Another issue is repetition and predictability. If you’re coding a safety system, you really want to know that the same set of circumstances will lead to the same consequences. Quite apart from giving confidence to your immediate users, there is the whole matter of getting the system qualified for use. Imagine your system has failed to recommend replacement of a critical component. There has been a crash, and you are at the investigation. “Why did your system fail to recommend that the component be changed?” And you reply, “Oh, I don’t know – it says something different every time.” I can’t imagine this going down very well with the investigation committee. For the reaction of a friend, however, unpredictability is part of the fun.

Betty the problem-solving crow (BBC)
Betty the problem-solving crow (BBC)

We find it difficult to define what intelligence really is, or which part of our being is responsible for it. Recent comparative studies in which bird and primate intelligence are contrasted, have questioned the idea that it is seated in the cortex: birds don’t have such a thing. In the light of such basic uncertainty, corporate reluctance is understandable. It is hugely easier – and hugely more cost effective – for an organisation to say “build me a system which can identify patterns of word use by different authors” than “build me intelligent partners for my human staff.”
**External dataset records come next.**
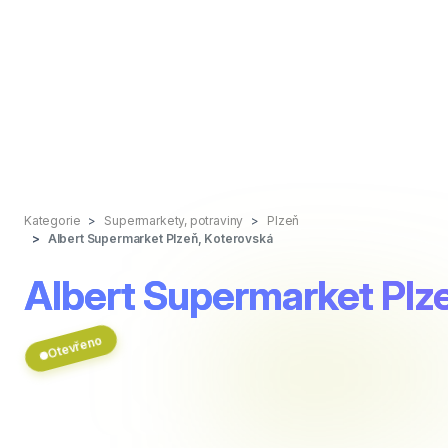
Kategorie
Supermarkety, potraviny
Plzeň
Albert Supermarket Plzeň, Koterovská
Albert Supermarket Plz
Otevřeno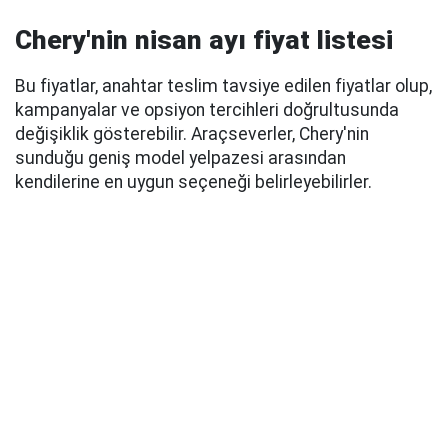
Chery'nin nisan ayı fiyat listesi
Bu fiyatlar, anahtar teslim tavsiye edilen fiyatlar olup,
kampanyalar ve opsiyon tercihleri doğrultusunda
değişiklik gösterebilir. Araçseverler, Chery'nin
sunduğu geniş model yelpazesi arasından
kendilerine en uygun seçeneği belirleyebilirler.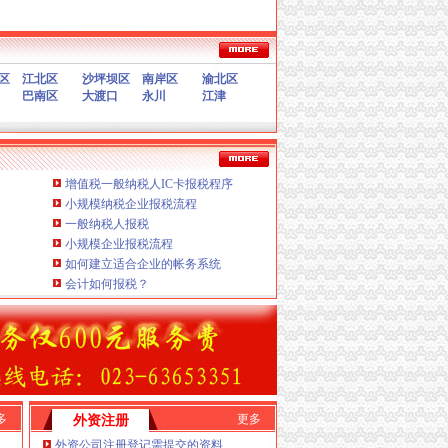
服务
验资、增资、年检
区
江北区
沙坪坝区
南岸区
渝北区
巴南区
大渡口
永川
江津
设立、变更
立、变更、换证、年检）
司税务报到、每月上门取票、做账、报税、申请发
增值税一般纳税人IC卡报税程序
请）
小规模纳税企业报税流程
、变更
一般纳税人报税
更
小规模企业报税流程
如何建立适合企业的帐务系统
本公司服务有任何意见或需要特快办理可与本公司联
会计如何报税？
表处新设立、
围内，
重庆个体营业执照新设立、验资、诚信、A.免费提
南岸区办税务登记证流程
公司新
设立、
茶园新区办
本，
多
变更K.企业网站设计、变更、竭诚为客户提供
更多
外资注册
外资公司注册登记需提交的资料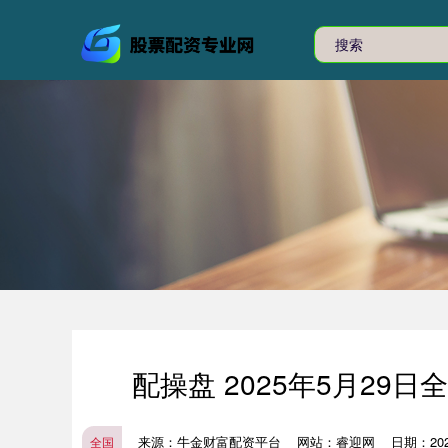
配操盘 2025年5月29
来源：牛金财富配资平台
网站：睿迎网
日期：2025
全国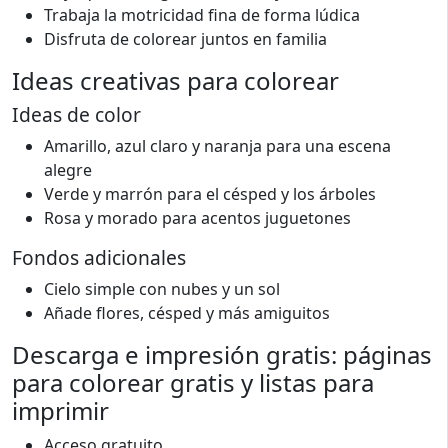
Trabaja la motricidad fina de forma lúdica
Disfruta de colorear juntos en familia
Ideas creativas para colorear
Ideas de color
Amarillo, azul claro y naranja para una escena
alegre
Verde y marrón para el césped y los árboles
Rosa y morado para acentos juguetones
Fondos adicionales
Cielo simple con nubes y un sol
Añade flores, césped y más amiguitos
Descarga e impresión gratis: páginas
para colorear gratis y listas para
imprimir
Acceso gratuito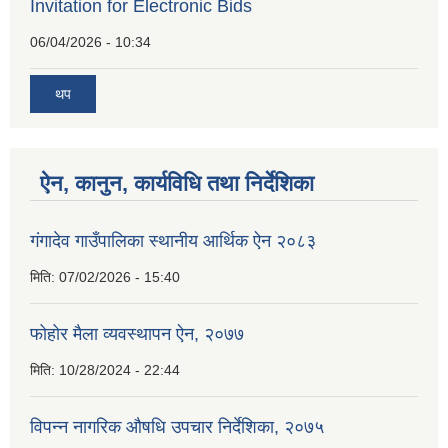
Invitation for Electronic Bids
06/04/2026 - 10:34
थप
ऐन, कानुन, कार्यविधि तथा निर्देशिका
गंगादेव गाउँपालिका स्थानीय आर्थिक ऐन २०८३
मिति:
07/02/2026 - 15:40
फोहोर मैला व्यवस्थापन ऐन, २०७७
मिति:
10/28/2024 - 22:44
विपन्न नागरिक औषधि उपचार निर्देशिका, २०७५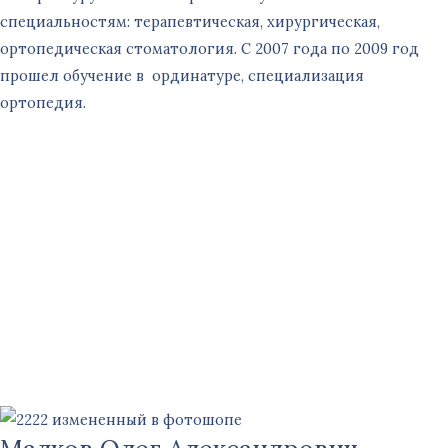
специальностям: терапевтическая, хирургическая,
ортопедическая стоматология. С 2007 года по 2009 год
прошел обучение в ординатуре, специализация
ортопедия.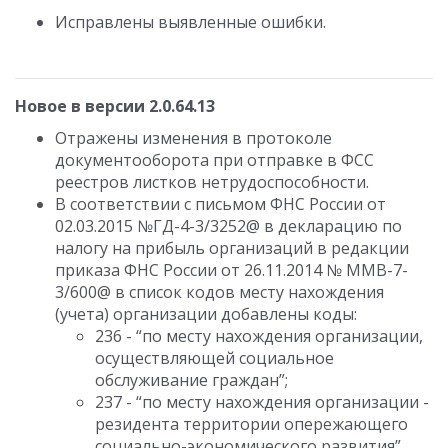
Исправлены выявленные ошибки.
Новое в версии 2.0.64.13
Отражены изменения в протоколе
документооборота при отправке в ФСС
реестров листков нетрудоспособности.
В соответствии с письмом ФНС России от
02.03.2015 №ГД-4-3/3252@ в декларацию по
налогу на прибыль организаций в редакции
приказа ФНС России от 26.11.2014 № ММВ-7-
3/600@ в список кодов месту нахождения
(учета) организации добавлены коды:
236 - “по месту нахождения организации,
осуществляющей социальное
обслуживание граждан”;
237 - “по месту нахождения организации -
резидента территории опережающего
социально-экономического развития”.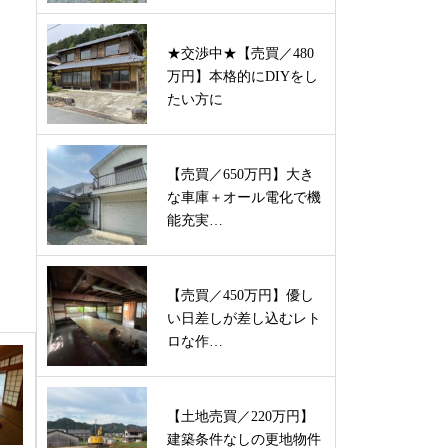
★交渉中★【売買／480
万円】本格的にDIYをし
たい方に
【売買／650万円】大き
な車庫＋オール電化で機
能充実…
【売買／450万円】優し
い日差しが差し込むレト
ロな作…
【土地売買／220万円】
建築条件なしの更地物件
As someone working in a tech industry, I am keenly aware of, and excited by, the possibility of AI. How would my team carry out quality assurance for such a system? It’s often hard enough to do this for a complex but entirely rule-bound application. The challenges are immense.

But as an author, I am entirely free to suppose that all that has been done, and focus on the storytelling issues of how such a relationship would work.